23rd July 2024 – 19th Jan 2025

Archive of Dissent

The art of the photomontage and political dissent in the UK are inextricably linked with the works of Peter Kennard. At the height of the CND nuclear disarmament movement in the 1980’s, Kennard’s  work could be seen in abundance, held aloft at rallies. The message cleverly crafted and brutally blunt, there was never any doubt about the artist’s intention.

It isn’t often that one goes to an exhibition knowing exactly what you’re about to see and still marvel at it. Peter Kennard’s exhibition at the Whitechapel Gallery, is just that. Smaller in scale than the major retrospective held at the Imperial War Museum in 2015, but it still delights.

Kennard has been producing photomontages for over fifty years and the targets vary but as he says, “My art erupts from outrage at the fact that the search for financial profit rules every nook and cranny of our society. Profit masks poverty, racism, war, climate catastrophe and on and on…” and this is key to the effectiveness of Kennard’s work, he rarely loses sight of the root causes of the suffering and destruction.

Kennard has tried to expand his work to include installation pieces and these perhaps are the least successful aspects of the exhibition. The installations detract from the images they employ. Kennard’s work needs to be seen in its purest form without distractions.

Below is a selection of some of the memorable photomontages.

‘The Anti-Nuclear Posters’

‘The Anti-G8 Posters’

In 2013 Britain hosted the G8 summit. 

Other posters and works...

Nelson Mandela and Apartheid South Africa

The selling off of public utilities

Julian Assange. Freedom of speech in tatters?

The collateral damage of the ‘markets’

‘The People’s University of the East End’ (2024)

Sited in the former Whitechapel library, this installation alludes to the learning that takes place in public spaces and the activism that was born in those places. Arranged as placards in a demonstration, it shows the range of Kennard’s images.

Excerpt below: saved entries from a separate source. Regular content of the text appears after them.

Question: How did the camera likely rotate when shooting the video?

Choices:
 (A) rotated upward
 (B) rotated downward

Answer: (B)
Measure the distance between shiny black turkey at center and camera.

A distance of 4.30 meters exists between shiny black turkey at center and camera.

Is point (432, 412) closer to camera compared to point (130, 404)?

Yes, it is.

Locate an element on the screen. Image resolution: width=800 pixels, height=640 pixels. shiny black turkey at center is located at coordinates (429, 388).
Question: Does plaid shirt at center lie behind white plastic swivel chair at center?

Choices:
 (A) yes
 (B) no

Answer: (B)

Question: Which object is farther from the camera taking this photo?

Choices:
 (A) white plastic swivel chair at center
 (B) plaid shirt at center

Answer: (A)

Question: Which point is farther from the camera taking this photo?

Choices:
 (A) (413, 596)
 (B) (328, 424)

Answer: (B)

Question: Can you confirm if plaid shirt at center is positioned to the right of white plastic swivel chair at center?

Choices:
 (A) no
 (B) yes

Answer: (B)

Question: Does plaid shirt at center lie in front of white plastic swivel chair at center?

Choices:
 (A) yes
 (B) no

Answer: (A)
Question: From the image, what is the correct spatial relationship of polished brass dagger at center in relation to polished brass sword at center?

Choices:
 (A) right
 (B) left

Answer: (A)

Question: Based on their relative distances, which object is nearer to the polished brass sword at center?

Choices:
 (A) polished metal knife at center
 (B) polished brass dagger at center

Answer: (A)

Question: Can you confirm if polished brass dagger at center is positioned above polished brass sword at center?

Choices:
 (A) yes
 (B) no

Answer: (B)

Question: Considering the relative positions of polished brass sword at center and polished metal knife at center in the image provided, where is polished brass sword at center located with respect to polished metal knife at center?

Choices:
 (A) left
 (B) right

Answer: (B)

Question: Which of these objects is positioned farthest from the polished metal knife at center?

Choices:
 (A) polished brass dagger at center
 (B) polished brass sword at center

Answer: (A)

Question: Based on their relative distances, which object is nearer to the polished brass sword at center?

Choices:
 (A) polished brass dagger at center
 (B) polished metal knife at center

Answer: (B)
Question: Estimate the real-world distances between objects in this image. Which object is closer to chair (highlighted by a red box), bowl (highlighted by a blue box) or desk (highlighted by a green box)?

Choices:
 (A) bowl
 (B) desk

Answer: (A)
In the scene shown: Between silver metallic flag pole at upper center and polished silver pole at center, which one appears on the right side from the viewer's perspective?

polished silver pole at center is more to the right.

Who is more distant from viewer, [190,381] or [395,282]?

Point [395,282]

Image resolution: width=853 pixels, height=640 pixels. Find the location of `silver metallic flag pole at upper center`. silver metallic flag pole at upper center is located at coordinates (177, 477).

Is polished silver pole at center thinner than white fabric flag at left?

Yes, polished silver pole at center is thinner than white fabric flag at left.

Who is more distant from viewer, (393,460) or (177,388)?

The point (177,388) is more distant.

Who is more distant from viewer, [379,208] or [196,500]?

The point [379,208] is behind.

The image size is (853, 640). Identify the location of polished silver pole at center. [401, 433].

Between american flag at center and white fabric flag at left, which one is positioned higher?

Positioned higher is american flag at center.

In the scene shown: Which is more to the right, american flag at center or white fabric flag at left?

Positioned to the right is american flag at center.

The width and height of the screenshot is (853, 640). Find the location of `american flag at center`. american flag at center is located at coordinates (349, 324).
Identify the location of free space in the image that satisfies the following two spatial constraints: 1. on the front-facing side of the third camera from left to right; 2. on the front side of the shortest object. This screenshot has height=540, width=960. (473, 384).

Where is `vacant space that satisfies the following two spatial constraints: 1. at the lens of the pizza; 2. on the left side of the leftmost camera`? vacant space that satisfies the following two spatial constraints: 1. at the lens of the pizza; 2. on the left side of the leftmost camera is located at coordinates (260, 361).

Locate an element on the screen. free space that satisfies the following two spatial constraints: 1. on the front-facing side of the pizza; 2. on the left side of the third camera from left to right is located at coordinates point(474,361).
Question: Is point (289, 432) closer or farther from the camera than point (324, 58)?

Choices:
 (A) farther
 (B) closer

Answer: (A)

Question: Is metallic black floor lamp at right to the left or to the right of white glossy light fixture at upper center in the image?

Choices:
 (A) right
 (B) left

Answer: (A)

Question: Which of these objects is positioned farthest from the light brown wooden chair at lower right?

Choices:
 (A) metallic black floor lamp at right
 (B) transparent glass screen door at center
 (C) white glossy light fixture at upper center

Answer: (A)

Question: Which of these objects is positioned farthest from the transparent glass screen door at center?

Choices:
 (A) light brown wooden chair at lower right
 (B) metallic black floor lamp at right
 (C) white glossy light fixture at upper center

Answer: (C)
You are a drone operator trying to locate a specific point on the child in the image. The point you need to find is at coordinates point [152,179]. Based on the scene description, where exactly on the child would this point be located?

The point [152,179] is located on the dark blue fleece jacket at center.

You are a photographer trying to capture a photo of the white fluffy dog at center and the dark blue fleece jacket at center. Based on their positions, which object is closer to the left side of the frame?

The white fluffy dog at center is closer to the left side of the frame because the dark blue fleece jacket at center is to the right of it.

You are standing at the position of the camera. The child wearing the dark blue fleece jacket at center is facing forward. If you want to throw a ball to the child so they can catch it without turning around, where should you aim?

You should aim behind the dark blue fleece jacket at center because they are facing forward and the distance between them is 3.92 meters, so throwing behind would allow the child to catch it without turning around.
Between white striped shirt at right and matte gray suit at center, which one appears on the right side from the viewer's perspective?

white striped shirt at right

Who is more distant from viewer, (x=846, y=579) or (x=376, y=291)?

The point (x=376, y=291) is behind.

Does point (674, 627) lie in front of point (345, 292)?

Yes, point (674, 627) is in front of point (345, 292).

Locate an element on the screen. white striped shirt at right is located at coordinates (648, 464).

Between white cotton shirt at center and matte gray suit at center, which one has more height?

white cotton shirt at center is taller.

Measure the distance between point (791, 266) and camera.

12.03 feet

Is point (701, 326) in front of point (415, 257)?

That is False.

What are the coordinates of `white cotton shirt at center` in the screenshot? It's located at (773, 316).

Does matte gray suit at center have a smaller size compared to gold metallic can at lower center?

This was quite an interesting deconstruction of the photomontage. Images of weapons manufacturer and oil giants are projected on to faces of people. 

In a sense the layering of images using projected light.

The stack of papers with Kennard’s images, free to visitors. A reminder that before the days of the internet, dissemination of activist news was done through the distribution of free papers.

This exhibition was a timely reminder that the problems facing us have been with us for quite some time and that maybe the solution to those problems doesn’t rely on continuation of the current economic and power structures. Excellent.